Yet, not all mob justice cases end in death.

In 2019, Tawa, a woman accused of child abduction after speaking to children in Ibadan, was stripped naked and beaten in the street.

Though the mob eventually handed her over to the police after some intervention, the incident underscored the power of collective violence in rural Nigeria.

Frank Tietie, a Nigerian legal expert and Executive Director of Citizens for Social Economic Rights, told German outlet DW that mob justice has been a part of Nigerian society for decades.

However, he noted that the rise in such incidents over the past ten years can be attributed to a combination of factors: distrust in law enforcement, economic hardship, and the rapid spread of misinformation through social media.

The consequences of this culture of mob justice are not limited to individual tragedies.

Communities across Nigeria are increasingly fractured, as fear of being falsely accused or wrongly accused becomes a daily reality.

In June 2023, Usman Buda was pulled from market stalls and stoned to death.

Videos of the incident showed him weak and on the floor, surrounded by a crowd that cheered as he was beaten.

Amnesty International Nigeria documented the event, describing how the mob had blocked the vehicle of 16 hunters traveling from Port Harcourt to Kano, accusing them of being bandits and kidnappers.

The hunters, who had attended Eid celebrations, were tied to tyres, doused with petrol, and set on fire.

The brutality of the act left the victims pleading for their lives as the mob celebrated their deaths.
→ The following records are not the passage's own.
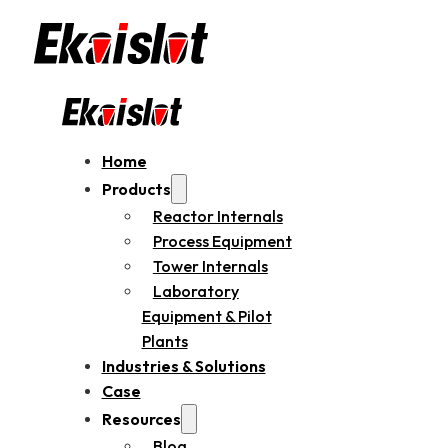
Home
Products
Reactor Internals
Process Equipment
Tower Internals
Laboratory
Equipment & Pilot
Plants
Industries & Solutions
Case
Resources
Blog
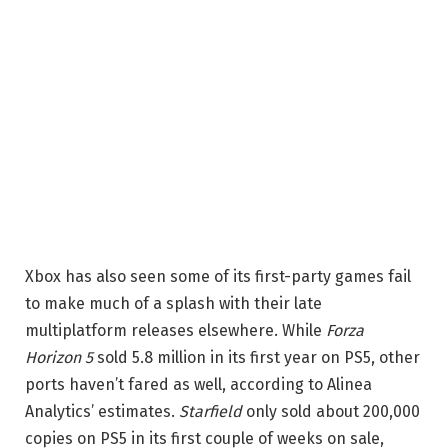
Xbox has also seen some of its first-party games fail
to make much of a splash with their late
multiplatform releases elsewhere. While
Forza
Horizon 5
sold 5.8 million in its first year on PS5, other
ports haven’t fared as well, according to Alinea
Analytics’ estimates.
Starfield
only sold about 200,000
copies on PS5 in its first couple of weeks on sale,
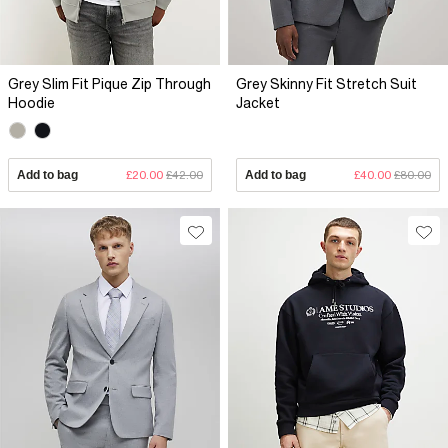
Grey Slim Fit Pique Zip Through
Grey Skinny Fit Stretch Suit
Hoodie
Jacket
Add to bag
£20.00
£42.00
Add to bag
£40.00
£80.00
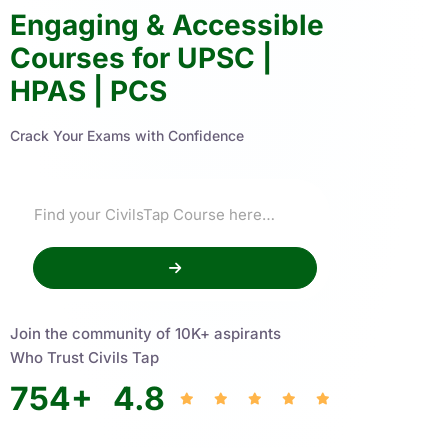
Engaging & Accessible
Courses for UPSC |
HPAS | PCS
Crack Your Exams with Confidence
Join the community of 10K+ aspirants
Who Trust Civils Tap
754
+
4.8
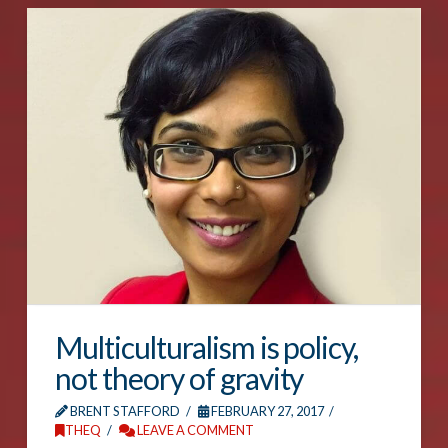
Multiculturalism is policy,
not theory of gravity
BRENT STAFFORD
FEBRUARY 27, 2017
THEQ
LEAVE A COMMENT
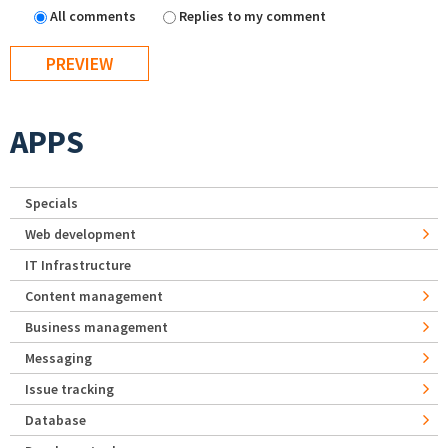
All comments
Replies to my comment
APPS
Specials
Web development
IT Infrastructure
Content management
Business management
Messaging
Issue tracking
Database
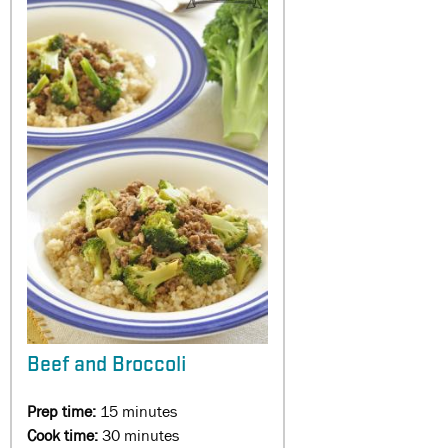
Beef and Broccoli
Prep time:
15 minutes
Cook time:
30 minutes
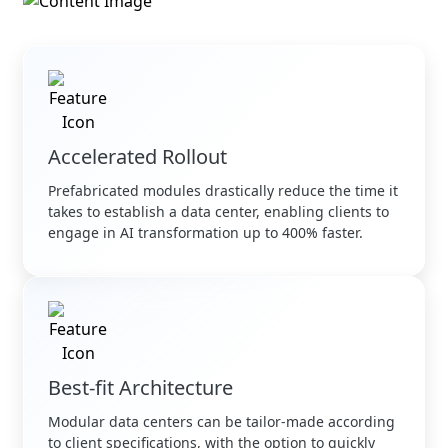
Accelerated Rollout
Prefabricated modules drastically reduce the time it
takes to establish a data center, enabling clients to
engage in AI transformation up to 400% faster.
Best-fit Architecture
Modular data centers can be tailor-made according
to client specifications, with the option to quickly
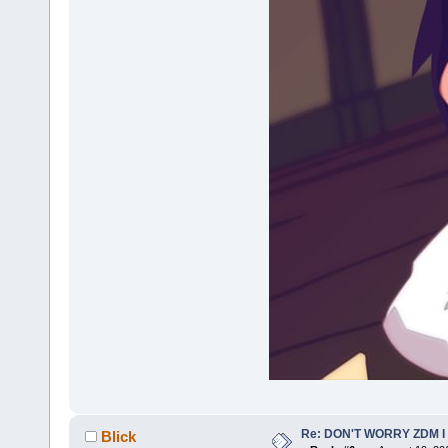
Re: DON'T WORRY ZDM I
Blick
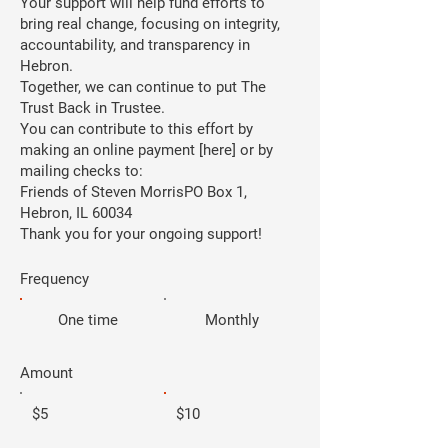
Your support will help fund efforts to
bring real change, focusing on integrity,
accountability, and transparency in
Hebron.
Together, we can continue to put The
Trust Back in Trustee.
You can contribute to this effort by
making an online payment [here] or by
mailing checks to:
Friends of Steven MorrisPO Box 1,
Hebron, IL 60034
Thank you for your ongoing support!
Frequency
One time
Monthly
Amount
$5
$10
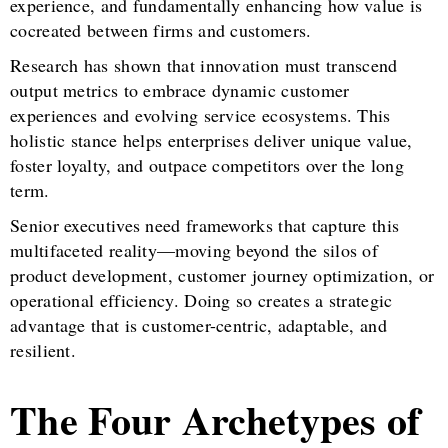
experience, and fundamentally enhancing how value is
cocreated between firms and customers.
Research has shown that innovation must transcend
output metrics to embrace dynamic customer
experiences and evolving service ecosystems. This
holistic stance helps enterprises deliver unique value,
foster loyalty, and outpace competitors over the long
term.
Senior executives need frameworks that capture this
multifaceted reality—moving beyond the silos of
product development, customer journey optimization, or
operational efficiency. Doing so creates a strategic
advantage that is customer-centric, adaptable, and
resilient.
The Four Archetypes of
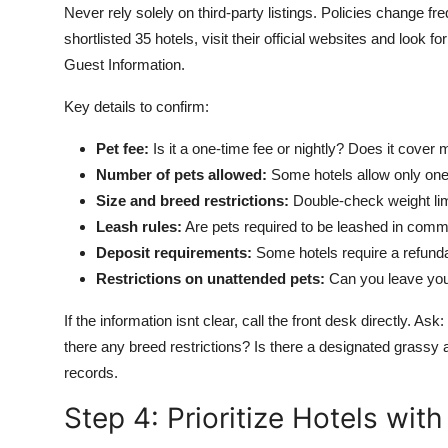
Never rely solely on third-party listings. Policies change 
shortlisted 35 hotels, visit their official websites and look
Guest Information.
Key details to confirm:
Pet fee:
Is it a one-time fee or nightly? Does it cover 
Number of pets allowed:
Some hotels allow only one 
Size and breed restrictions:
Double-check weight lim
Leash rules:
Are pets required to be leashed in comm
Deposit requirements:
Some hotels require a refunda
Restrictions on unattended pets:
Can you leave your
If the information isnt clear, call the front desk directly. 
there any breed restrictions? Is there a designated grassy
records.
Step 4: Prioritize Hotels wit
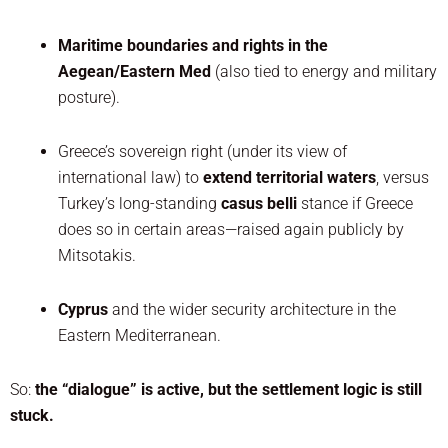
Maritime boundaries and rights in the
Aegean/Eastern Med
(also tied to energy and military
posture).
Greece’s sovereign right (under its view of
international law) to
extend territorial waters
, versus
Turkey’s long-standing
casus belli
stance if Greece
does so in certain areas—raised again publicly by
Mitsotakis.
Cyprus
and the wider security architecture in the
Eastern Mediterranean.
So:
the “dialogue” is active, but the settlement logic is still
stuck.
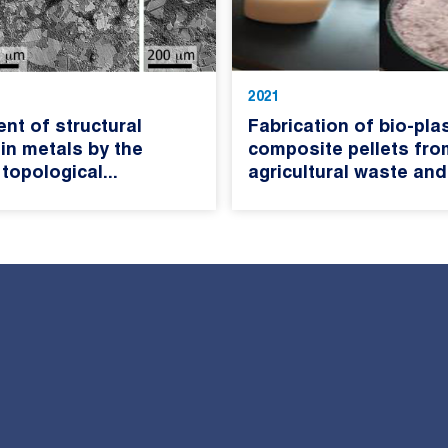
2021
nt of structural
Fabrication of bio-plas
 in metals by the
composite pellets fro
 topological...
agricultural waste and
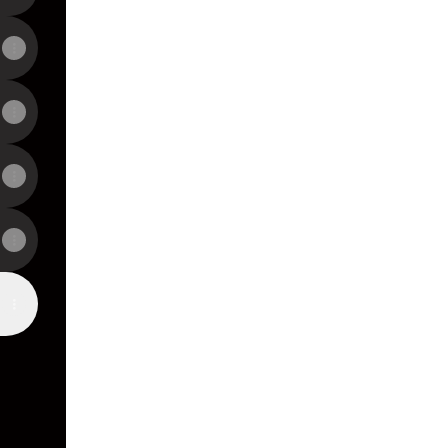
View on mobile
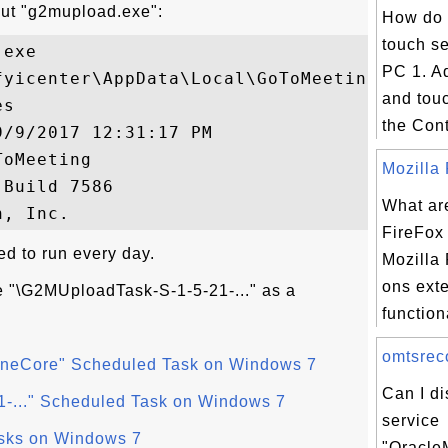
out "g2mupload.exe":
How do 
touch se
exe

PC 1. Ad
fyicenter\AppData\Local\GoToMeeting\7586\g
and touc
s

the Contr
/9/2017 12:31:17 PM

oMeeting

Mozilla 
Build 7586

What ar
FireFox
d to run every day.
Mozilla 
ons ext
e "\G2MUploadTask-S-1-5-21-..." as a
functiona
omtsreco
neCore" Scheduled Task on Windows 7
Can I d
-..." Scheduled Task on Windows 7
service
asks on Windows 7
"Oracle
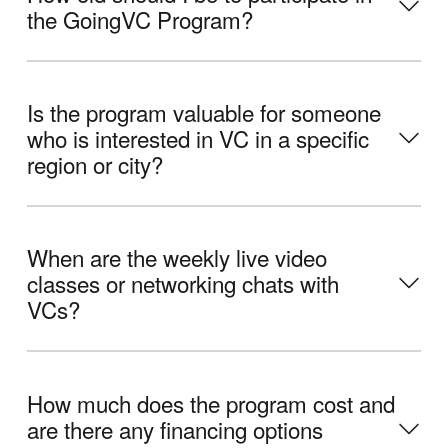
the GoingVC Program?
Is the program valuable for someone
who is interested in VC in a specific
region or city?
When are the weekly live video
classes or networking chats with
VCs?
How much does the program cost and
are there any financing options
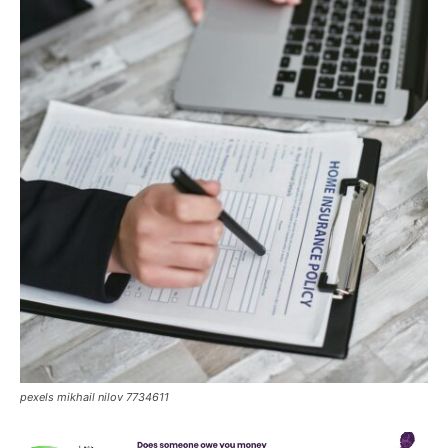
pexels mikhail nilov 7734611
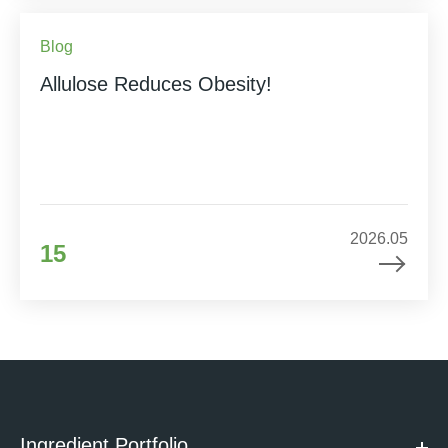
Blog
Allulose Reduces Obesity!
2026.05
15
Ingredient Portfolio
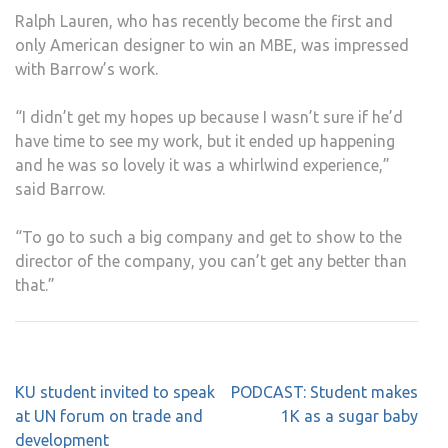
Ralph Lauren, who has recently become the first and
only American designer to win an MBE, was impressed
with Barrow’s work.
“I didn’t get my hopes up because I wasn’t sure if he’d
have time to see my work, but it ended up happening
and he was so lovely it was a whirlwind experience,”
said Barrow.
“To go to such a big company and get to show to the
director of the company, you can’t get any better than
that.”
Post
KU student invited to speak
PODCAST: Student makes
navigation
at UN forum on trade and
1K as a sugar baby
development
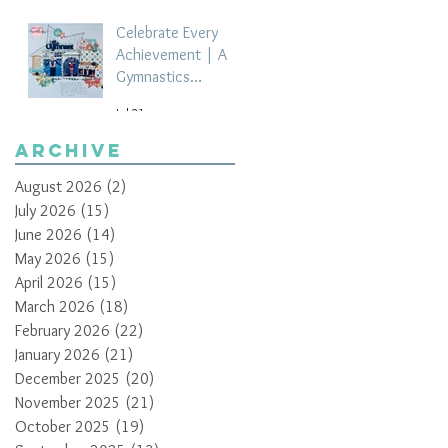
Celebrate Every
Achievement | A
Gymnastics
Competition
Jul 21
Scrapbook Layout
by Paula Davis
Archive
August 2026
(2)
2 posts
July 2026
(15)
15 posts
June 2026
(14)
14 posts
May 2026
(15)
15 posts
April 2026
(15)
15 posts
March 2026
(18)
18 posts
February 2026
(22)
22 posts
January 2026
(21)
21 posts
December 2025
(20)
20 posts
November 2025
(21)
21 posts
October 2025
(19)
19 posts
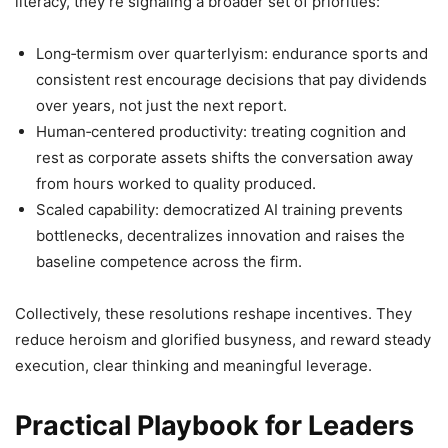
literacy, they’re signaling a broader set of priorities:
Long‑termism over quarterlyism: endurance sports and
consistent rest encourage decisions that pay dividends
over years, not just the next report.
Human‑centered productivity: treating cognition and
rest as corporate assets shifts the conversation away
from hours worked to quality produced.
Scaled capability: democratized AI training prevents
bottlenecks, decentralizes innovation and raises the
baseline competence across the firm.
Collectively, these resolutions reshape incentives. They
reduce heroism and glorified busyness, and reward steady
execution, clear thinking and meaningful leverage.
Practical Playbook for Leaders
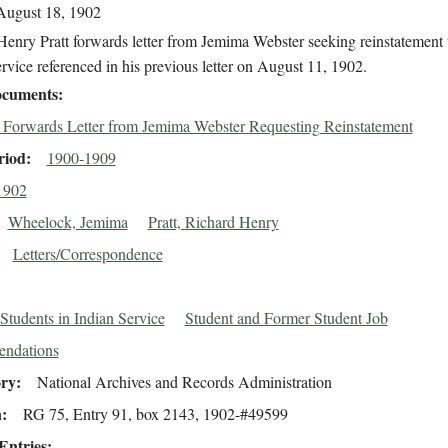
August 18, 1902
enry Pratt forwards letter from Jemima Webster seeking reinstatement 
rvice referenced in his previous letter on August 11, 1902.
cuments
t Forwards Letter from Jemima Webster Requesting Reinstatement
riod
1900-1909
1902
Wheelock, Jemima
Pratt, Richard Henry
Letters/Correspondence
Students in Indian Service
Student and Former Student Job
ndations
ory
National Archives and Records Administration
n
RG 75, Entry 91, box 2143, 1902-#49599
Entries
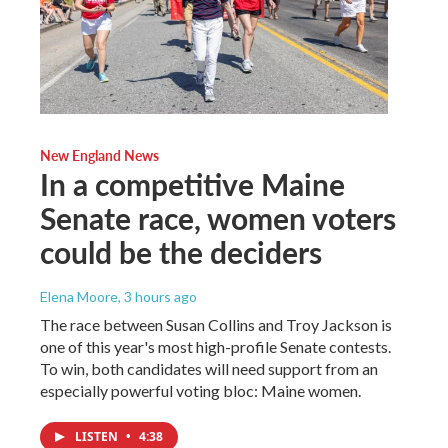
New England News
In a competitive Maine
Senate race, women voters
could be the deciders
Elena Moore
, 3 hours ago
The race between Susan Collins and Troy Jackson is
one of this year's most high-profile Senate contests.
To win, both candidates will need support from an
especially powerful voting bloc: Maine women.
LISTEN
•
4:38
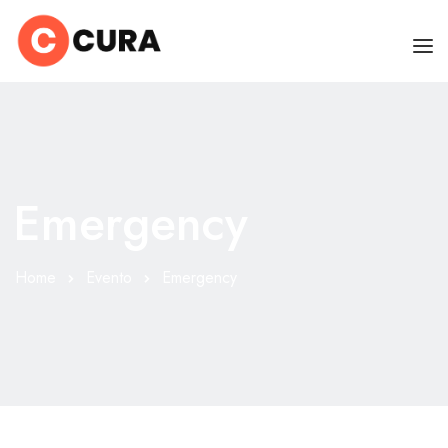
HOME
CHI SONO
Emergency
SERVIZI
CONSIGLI
Home
Evento
Emergency
FAQ
PRENOTA
MIO DOTTORE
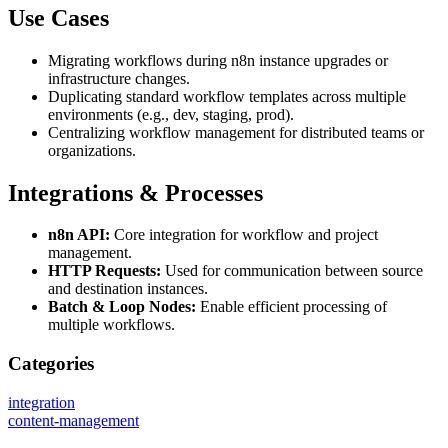
Use Cases
Migrating workflows during n8n instance upgrades or
infrastructure changes.
Duplicating standard workflow templates across multiple
environments (e.g., dev, staging, prod).
Centralizing workflow management for distributed teams or
organizations.
Integrations & Processes
n8n API:
Core integration for workflow and project
management.
HTTP Requests:
Used for communication between source
and destination instances.
Batch & Loop Nodes:
Enable efficient processing of
multiple workflows.
Categories
integration
content-management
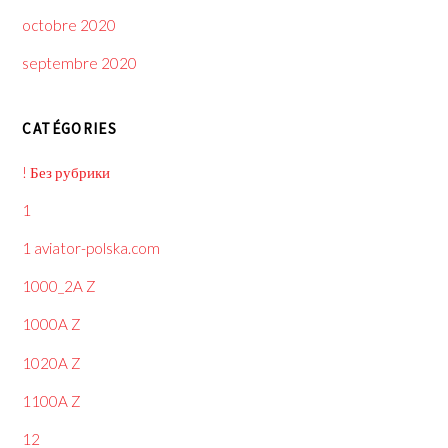
octobre 2020
septembre 2020
CATÉGORIES
! Без рубрики
1
1 aviator-polska.com
1000_2A Z
1000A Z
1020A Z
1100A Z
12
Mob justice is not unique to Nigeria.

A 2023 paper highlighted how institutional problems and unethical practices in criminal justice systems worldwide contribute to public distrust.

This distrust, compounded by socioeconomic challenges, often leads individuals to seek ‘unconventional’ methods of addressing crime.

Witch trials, for instance, were once a common feature of European and colonial American societies, persisting for centuries until institutions strengthened and socioeconomic conditions improved.

In Britain, the 1735 Witchcraft Act marked a turning point, criminalizing the claim of magical powers and ending prosecutions for actual witchcraft.

Over time, mob justice in Europe dwindled, replaced by formal legal systems.

In the United States, while mob justice as practiced in the past—such as the lynching of Black people suspected of crimes—has diminished, its legacy lingers in the form of systemic racism and vigilante culture.

Globally, mob justice continues to be a problem, particularly in regions where the rule of law is weak or inaccessible.

In Nigeria, where the justice system is often slow, corrupt, or absent, the risk of being caught in a mob’s wrath is ever-present.

For communities, this means a constant state of fear, where the line between justice and violence becomes dangerously blurred.

As the world grapples with the consequences of such unchecked power, the question remains: how can societies rebuild trust in institutions, and prevent the next victim from being dragged into the streets?